Auch die Idee, auf den Hauptstraßen der Stadt tagsüber Tempo 30 einzuführen, verwarf die Kommunalpolitik in diesem Jahr. Der Widerstand in der Bevölkerung war zu groß; man knickte ein. Natürlich, jeder Autofahrer ist genervt, wenn er nicht so schnell fahren kann, wie er will. Dennoch: Tempo 30 in Wohngebieten ist heute eine Selbstverständlichkeit; man kann kaum mehr glauben, dass dort noch vor nicht allzu langer Zeit 50 km/h gefahren werden durfte. Einen Versuch, ob Tempo 30 auf Durchgangsstraßen zu weniger Lärm und mehr Sicherheit führt, wäre es zumindest wert gewesen.
Aber es gab natürlich auch Geschehnisse 2018 in Ravensburg, die die Bevölkerung sehr aufwühlten und für die keine offiziellen Stellen verantwortlich gemacht werden können. In den zwei aufsehenerregendsten Fällen waren es einzelne Menschen, die einen gewaltigen Fehler begingen. Und die Ravensburg erschütterten.
Am 10. März zündete ein 40-jähriger Mann die Unterstadt-Kirche St. Jodok an. Der Sachschaden lag bei fast zwei Millionen Euro, die Kirchengemeinde war geschockt. Dutzende Feuerwehrleute taten alles, um das Feuer unter Kontrolle zu bringen und ein Übergreifen auf weitere Altstadtgebäude zu verhindern. Der Brandstifter wurde gefasst und verurteilt. In St. Jodok sollen im Frühjahr 2019 wieder Gottesdienste gefeiert werden.
Kaum jemand versteht, dass ein Mensch eine Kirche anzündet. Und kaum ein Ravensburger hätte es für möglich gehalten, dass in unserer Stadt ein Mann auf dem Marienplatz am helllichten Tag drei Menschen niedersticht. Zwei Syrer und ein Deutscher wurden am 28. September bei der Messerattacke eines psychisch kranken Mannes aus Afghanistan lebensgefährlich verletzt. Auch hier gab es Menschen, die eingriffen, die den Täter stoppten und sich um die Opfer kümmerten. Doch viele, viel zu viele, sahen weg. Oder sahen hin – und filmten die Szenen mit dem Handy. Verhaltensweisen, die nur Kopfschütteln auslösen und fassungslos machen.
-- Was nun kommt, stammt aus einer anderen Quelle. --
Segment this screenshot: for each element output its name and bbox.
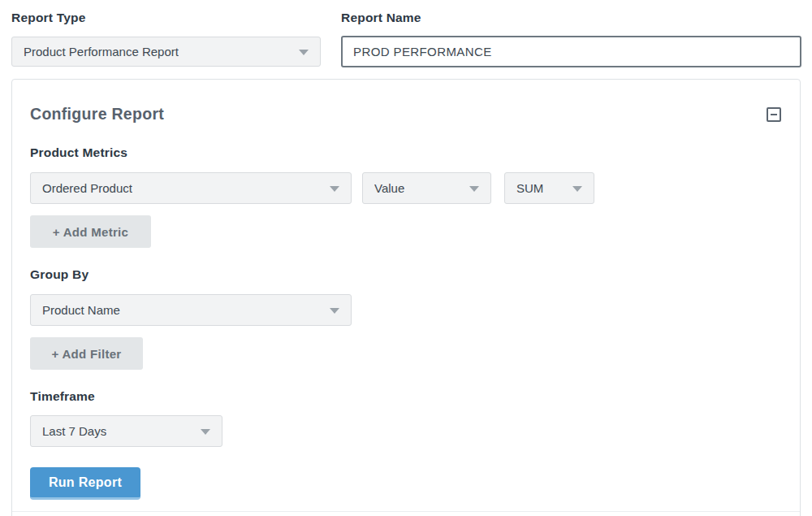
minus-icon	[771, 114, 777, 115]
report-type-select[interactable]: Product Performance Report	[11, 37, 321, 67]
group-by-label: Group By	[30, 267, 89, 282]
chevron-down-icon	[572, 186, 582, 192]
report-type-label: Report Type	[11, 11, 85, 25]
report-builder-page: Report Type Product Performance Report R…	[0, 0, 812, 516]
metric-selected-value: Ordered Product	[42, 181, 132, 195]
add-metric-button[interactable]: + Add Metric	[30, 215, 151, 248]
group-by-selected-value: Product Name	[42, 303, 120, 317]
timeframe-label: Timeframe	[30, 389, 95, 404]
configure-report-card: Configure Report Product Metrics Ordered…	[11, 79, 801, 516]
section-divider	[12, 511, 800, 512]
chevron-down-icon	[299, 50, 309, 55]
collapse-section-button[interactable]	[767, 107, 781, 122]
report-name-input[interactable]	[341, 36, 801, 67]
aggregation-selected-value: SUM	[516, 181, 543, 195]
value-type-select[interactable]: Value	[362, 172, 491, 204]
add-filter-button[interactable]: + Add Filter	[30, 337, 143, 370]
chevron-down-icon	[330, 308, 339, 314]
value-type-selected-value: Value	[374, 181, 404, 195]
chevron-down-icon	[469, 186, 479, 192]
report-name-label: Report Name	[341, 11, 421, 25]
configure-report-title: Configure Report	[30, 105, 164, 124]
product-metrics-label: Product Metrics	[30, 145, 127, 160]
chevron-down-icon	[330, 186, 339, 192]
metric-select[interactable]: Ordered Product	[30, 172, 352, 204]
run-report-button[interactable]: Run Report	[30, 467, 140, 500]
aggregation-select[interactable]: SUM	[504, 172, 594, 204]
group-by-select[interactable]: Product Name	[30, 294, 352, 326]
report-type-selected-value: Product Performance Report	[24, 45, 179, 59]
timeframe-select[interactable]: Last 7 Days	[30, 415, 222, 447]
timeframe-selected-value: Last 7 Days	[42, 424, 106, 438]
chevron-down-icon	[201, 429, 210, 435]
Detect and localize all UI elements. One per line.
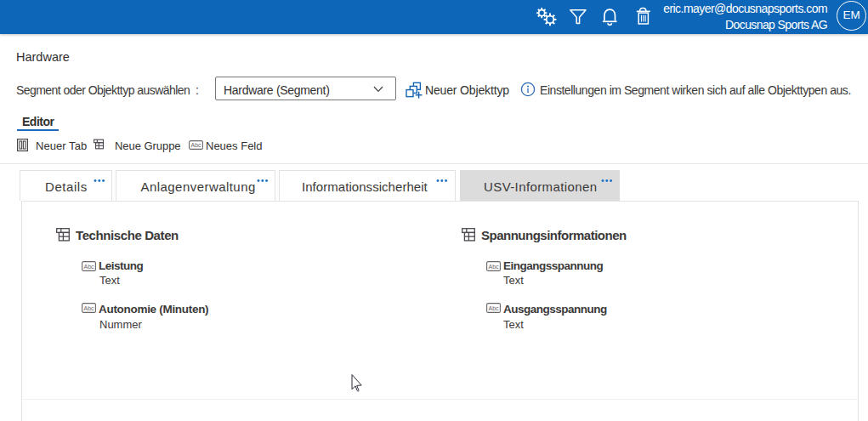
svg-text:Abc: Abc [488,264,499,270]
svg-text:Abc: Abc [190,142,201,148]
svg-text:Abc: Abc [83,305,94,311]
svg-text:Abc: Abc [488,305,499,311]
svg-text:Abc: Abc [83,264,94,270]
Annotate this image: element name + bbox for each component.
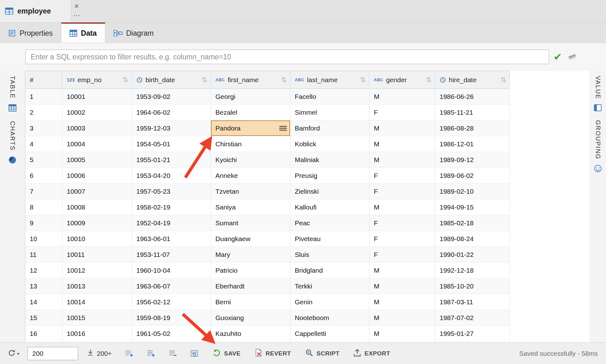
data-cell[interactable]: 1964-06-02	[132, 105, 211, 120]
data-cell[interactable]: 10002	[62, 105, 132, 120]
row-number-cell[interactable]: 14	[25, 294, 62, 310]
data-cell[interactable]: 10003	[62, 120, 132, 136]
data-cell[interactable]: Sluis	[290, 247, 369, 263]
sort-icon[interactable]: ⇅	[281, 76, 287, 84]
column-header-num[interactable]: #	[25, 71, 62, 89]
data-cell[interactable]: F	[369, 184, 435, 199]
revert-button[interactable]: REVERT	[255, 349, 291, 359]
data-cell[interactable]: F	[369, 105, 435, 120]
row-number-cell[interactable]: 6	[25, 168, 62, 184]
data-cell[interactable]: 1953-09-02	[132, 89, 211, 105]
data-cell[interactable]: Cappelletti	[290, 326, 369, 342]
value-panel-icon[interactable]	[594, 104, 602, 111]
data-cell[interactable]: F	[369, 215, 435, 231]
data-cell[interactable]: Bridgland	[290, 263, 369, 278]
rail-tab-value[interactable]: VALUE	[594, 76, 602, 99]
row-number-cell[interactable]: 8	[25, 199, 62, 215]
data-cell[interactable]: 1960-10-04	[132, 263, 211, 278]
sort-icon[interactable]: ⇅	[123, 76, 128, 84]
row-number-cell[interactable]: 11	[25, 247, 62, 263]
data-cell[interactable]: 1959-12-03	[132, 120, 211, 136]
data-cell[interactable]: Kyoichi	[211, 152, 290, 168]
column-header-first_name[interactable]: ABCfirst_name⇅	[211, 71, 290, 89]
data-cell[interactable]: Eberhardt	[211, 278, 290, 294]
data-cell[interactable]: 1992-12-18	[435, 263, 510, 278]
row-number-cell[interactable]: 5	[25, 152, 62, 168]
data-cell[interactable]: M	[369, 326, 435, 342]
sort-icon[interactable]: ⇅	[426, 76, 432, 84]
data-cell[interactable]: Patricio	[211, 263, 290, 278]
data-cell[interactable]: M	[369, 263, 435, 278]
data-cell[interactable]: M	[369, 120, 435, 136]
sql-filter-input[interactable]	[25, 50, 549, 64]
data-cell[interactable]: 10008	[62, 199, 132, 215]
data-cell[interactable]: 1995-01-27	[435, 326, 510, 342]
data-cell[interactable]: 10016	[62, 326, 132, 342]
data-cell[interactable]: 1989-06-02	[435, 168, 510, 184]
data-cell[interactable]: 10011	[62, 247, 132, 263]
data-cell[interactable]: M	[369, 278, 435, 294]
data-cell[interactable]: Guoxiang	[211, 310, 290, 326]
data-cell[interactable]: 10009	[62, 215, 132, 231]
data-cell[interactable]: Chirstian	[211, 136, 290, 152]
data-cell[interactable]: M	[369, 199, 435, 215]
data-cell[interactable]: 10013	[62, 278, 132, 294]
data-cell[interactable]: Tzvetan	[211, 184, 290, 199]
data-cell[interactable]: 1987-07-02	[435, 310, 510, 326]
data-cell[interactable]: 1986-12-01	[435, 136, 510, 152]
row-number-cell[interactable]: 12	[25, 263, 62, 278]
data-cell[interactable]: M	[369, 89, 435, 105]
data-cell[interactable]: Bamford	[290, 120, 369, 136]
data-cell[interactable]: Duangkaew	[211, 231, 290, 247]
data-cell[interactable]: 10010	[62, 231, 132, 247]
data-cell[interactable]: 1994-09-15	[435, 199, 510, 215]
row-number-cell[interactable]: 16	[25, 326, 62, 342]
data-cell[interactable]: Peac	[290, 215, 369, 231]
data-cell[interactable]: 1985-10-20	[435, 278, 510, 294]
data-cell[interactable]: 1985-02-18	[435, 215, 510, 231]
data-cell[interactable]: Zielinski	[290, 184, 369, 199]
data-cell[interactable]: M	[369, 152, 435, 168]
data-cell[interactable]: Mary	[211, 247, 290, 263]
tab-overflow-icon[interactable]: ⋯	[73, 12, 80, 19]
save-button[interactable]: SAVE	[212, 349, 240, 359]
data-cell[interactable]: Kazuhito	[211, 326, 290, 342]
refresh-data-icon[interactable]	[190, 349, 198, 357]
data-cell[interactable]: 1990-01-22	[435, 247, 510, 263]
data-cell[interactable]: 10004	[62, 136, 132, 152]
sort-icon[interactable]: ⇅	[360, 76, 366, 84]
row-number-cell[interactable]: 7	[25, 184, 62, 199]
tab-data[interactable]: Data	[61, 22, 105, 43]
sort-icon[interactable]: ⇅	[501, 76, 506, 84]
close-tab-icon[interactable]: ×	[74, 2, 79, 10]
data-cell[interactable]: 1989-08-24	[435, 231, 510, 247]
data-cell[interactable]: Simmel	[290, 105, 369, 120]
clear-filter-icon[interactable]	[567, 52, 577, 61]
apply-filter-icon[interactable]: ✔	[553, 52, 562, 62]
data-cell[interactable]: Saniya	[211, 199, 290, 215]
row-number-cell[interactable]: 15	[25, 310, 62, 326]
data-cell[interactable]: Sumant	[211, 215, 290, 231]
data-cell[interactable]: Terkki	[290, 278, 369, 294]
column-header-birth_date[interactable]: birth_date⇅	[132, 71, 211, 89]
data-cell[interactable]: 1986-08-28	[435, 120, 510, 136]
add-row-icon[interactable]	[125, 349, 133, 357]
row-number-cell[interactable]: 4	[25, 136, 62, 152]
data-cell[interactable]: 1953-04-20	[132, 168, 211, 184]
grouping-panel-icon[interactable]	[594, 165, 602, 173]
data-cell[interactable]: Genin	[290, 294, 369, 310]
data-cell[interactable]: 1987-03-11	[435, 294, 510, 310]
row-number-cell[interactable]: 9	[25, 215, 62, 231]
data-cell[interactable]: 10006	[62, 168, 132, 184]
data-cell[interactable]: Nooteboom	[290, 310, 369, 326]
data-cell[interactable]: Anneke	[211, 168, 290, 184]
rail-tab-table[interactable]: TABLE	[9, 76, 16, 99]
data-cell[interactable]: Koblick	[290, 136, 369, 152]
column-header-emp_no[interactable]: 123emp_no⇅	[62, 71, 132, 89]
data-cell[interactable]: 1956-02-12	[132, 294, 211, 310]
fetch-size-input[interactable]	[28, 347, 78, 360]
data-cell[interactable]: 1963-06-07	[132, 278, 211, 294]
data-cell[interactable]: 1954-05-01	[132, 136, 211, 152]
data-cell[interactable]: 10005	[62, 152, 132, 168]
export-button[interactable]: EXPORT	[353, 349, 390, 359]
Tröstlich: Dass an dieser Stelle nur zwei schreckliche Straftaten erwähnt werden müssen, liegt daran, dass es ähnliche Vorfälle dieser Dimension 2018 in Ravensburg nicht gab. Die Stadt ist, abgesehen von an jedem Wochenende vorkommenden Schlägereien vor Clubs und Gaststätten, im Großen und Ganzen eine sichere Stadt. Eine Stadt, in der es sich gut leben lässt. Und in der viel Schönes geboten wird, auch 2019. Kommen Sie gut ins neue Jahr.